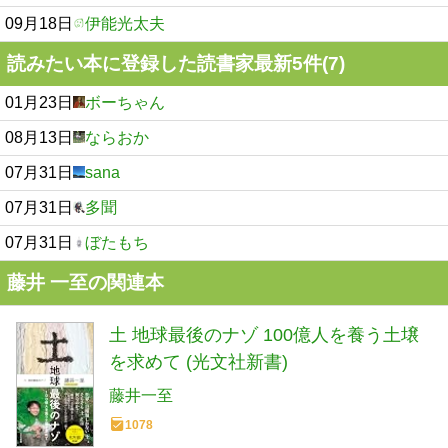
09月18日
伊能光太夫
読みたい本に登録した読書家最新5件(7)
01月23日
ボーちゃん
08月13日
ならおか
07月31日
sana
07月31日
多聞
07月31日
ぼたもち
藤井 一至の関連本
土 地球最後のナゾ 100億人を養う土壌
を求めて (光文社新書)
藤井一至
1078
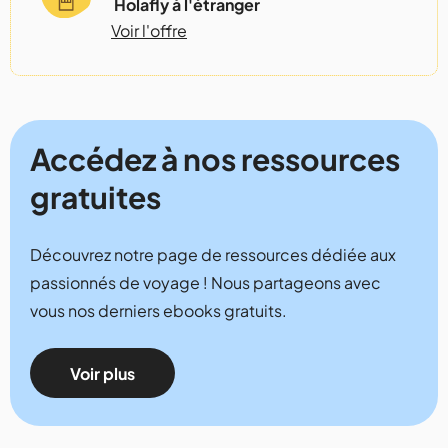
Holafly à l'étranger
Voir l'offre
Accédez à nos ressources
gratuites
Découvrez notre page de ressources dédiée aux
passionnés de voyage ! Nous partageons avec
vous nos derniers ebooks gratuits.
Voir plus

= = =

▸ EXERCISE DESCRIPTION
Set down only the lines running from the line with "passionnés de voyage ! Nous partageons avec" to the end of the entries above, both included, exactly as they stand.

▸ EXPECTED ANSWER
passionnés de voyage ! Nous partageons avec
vous nos derniers ebooks gratuits.
Voir plus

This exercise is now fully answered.